Emmie vertió cierta cantidad de masa líquida en la bandeja.

—Confío en que sólo estuviera preocupada pensando que tal vez te retrasarías en regresar y que vuelva a portarse bien ahora que estás aquí.

—¿Pero? —Resistió la tentación de hincarle el diente a uno de los bollos recién hechos.

—Pero Winnie ya ha sufrido mucho y tendrá que enfrentarse a una nueva pérdida cuando yo me vaya.

—No vas a irte.

—No voy a discutir el asunto contigo cuando Winnie puede entrar en cualquier momento.

—Me parece bien, pero sí vas a escuchar lo que yo te voy a decir, Emmie Farnum. Se te ve esquelética, no descansas lo suficiente, estás de mal humor y me da igual si te va a venir el período esta misma tarde, no tienes derecho a tratarme como si fuera tu enemigo.

—No hables de mis períodos en un sitio donde puede entrar cualquiera —siseó.

Él se pasó la mano por el pelo con exasperación.

—Quiero ayudarte. Lo único que digo es que estás exhausta y si Winnie forma parte del problema, yo me ocuparé de ello, pero tenemos que encontrar la manera de hablar sin tirarnos los trastos a la cabeza.

Lo dijo con tono razonable, casi suplicante, y cuando vio que los hombros de Emmie se relajaban, supo que estaba progresando, no mucho, pero algo era algo.

—Si pudieras ocuparte de ella hoy, te lo agradecería.

—Hecho. Y cuando termines aquí, échate la siesta, Em. —Miró a su alrededor—. Deja todo esto. Tengo personal a mi servicio. Que lo limpien ellos por una vez. No bajes a cenar si no te apetece. Val lo entenderá. La mayor parte de los días se pasa horas al piano. Verlo en las comidas es pura casualidad. Pero por favor, descansa. —La miró de arriba abajo, tratando de disimular la preocupación y sonreír—. Te lo pido por favor.

Ella asintió y le devolvió la sonrisa.

Se arriesgaba a que lo reconviniera, pero se acercó y la besó en la frente antes de irse.

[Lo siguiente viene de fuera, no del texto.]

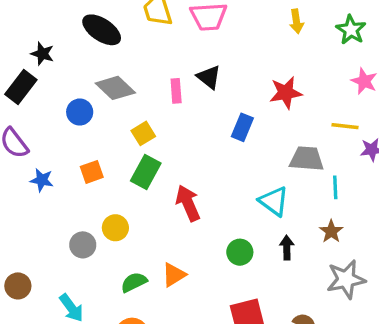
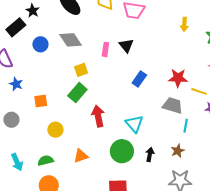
red star: (286, 93) -> (178, 78), moved
blue circle: (80, 112) -> (40, 44), moved
orange square: (92, 172) -> (41, 101), moved
cyan triangle: (274, 201) -> (134, 124), moved
yellow circle: (115, 228) -> (55, 130), moved
gray circle: (83, 245) -> (11, 120), moved
green circle: (240, 252) -> (122, 151), size x1.5
green semicircle: (134, 282) -> (46, 160), moved

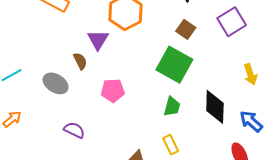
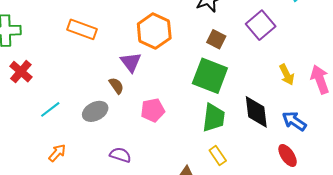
gray ellipse: (56, 83) -> (95, 111), turned -50
green trapezoid: (172, 107) -> (214, 118), size x1.4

Le resultó más alarmante que recibiera el beso en silencio en vez de darle con el paño de nuevo.

Devlin montó a Winnie en César y se fue a dar un paseo con ella por el bosque, pero la niña, sentada delante de él, guardaba silencio, enfurruñada. De vez en cuando, llamaba al perro.

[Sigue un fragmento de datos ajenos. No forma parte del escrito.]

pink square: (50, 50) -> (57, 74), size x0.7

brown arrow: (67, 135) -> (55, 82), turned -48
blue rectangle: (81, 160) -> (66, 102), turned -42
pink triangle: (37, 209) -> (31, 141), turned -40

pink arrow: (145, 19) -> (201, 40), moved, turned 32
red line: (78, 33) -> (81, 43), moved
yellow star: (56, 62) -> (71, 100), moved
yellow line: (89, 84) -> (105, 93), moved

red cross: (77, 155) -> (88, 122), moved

La dejó sentada en el caballo mientras él desmontaba.

—Tú te traes algo entre manos, princesa. Cuando quieras contárselo a alguien, dímelo. Por el momento, ¿quieres ayudarme a saltar vallas?

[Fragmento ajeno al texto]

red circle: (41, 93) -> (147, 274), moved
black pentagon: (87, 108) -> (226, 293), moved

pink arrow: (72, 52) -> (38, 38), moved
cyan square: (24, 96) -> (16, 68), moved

—Sí, pero a César le gusta el reverendo, así que quizá no esté dispuesto a saltar contigo.

—A todo el mundo le gusta el reverendo. «Hasta a mí me gusta.»

—A mí no. Parece agradable, pero ha estado besando a la señorita Emmie y eso no es agradable.

«¿Qué?»

Con admirable calma, Devlin posó a Winnie encima de la valla y se resistió con santa fortaleza a la apremiante necesidad de interrogar a la niña.

—A mí me gusta besar —proclamó—. A ciertas damas, se entiende. —Y diciendo esto, le dio un sonoro beso en la mejilla—. Y a algunos caballos. —Depositó otro beso en el morro de César—. Pero a los perros, no. Lo siento amigo. —Le mandó un beso a Scout, que lo miraba con su habitual gesto de confusión.

Tres cuartos de hora más tarde, mientras Stevens se llevaba el caballo a los establos, se subió a Winnie a hombros.

—Es hora de comer. ¿Qué te ha parecido el paseo a caballo?

—Montas mejor que el reverendo —contestó ella con alentadora lealtad—, pero me parece que Wulf y Red no son diestros, ¿sabes? Les gusta más ir así —hizo girar un dedo en la dirección contraria a las agujas del reloj— que al revés.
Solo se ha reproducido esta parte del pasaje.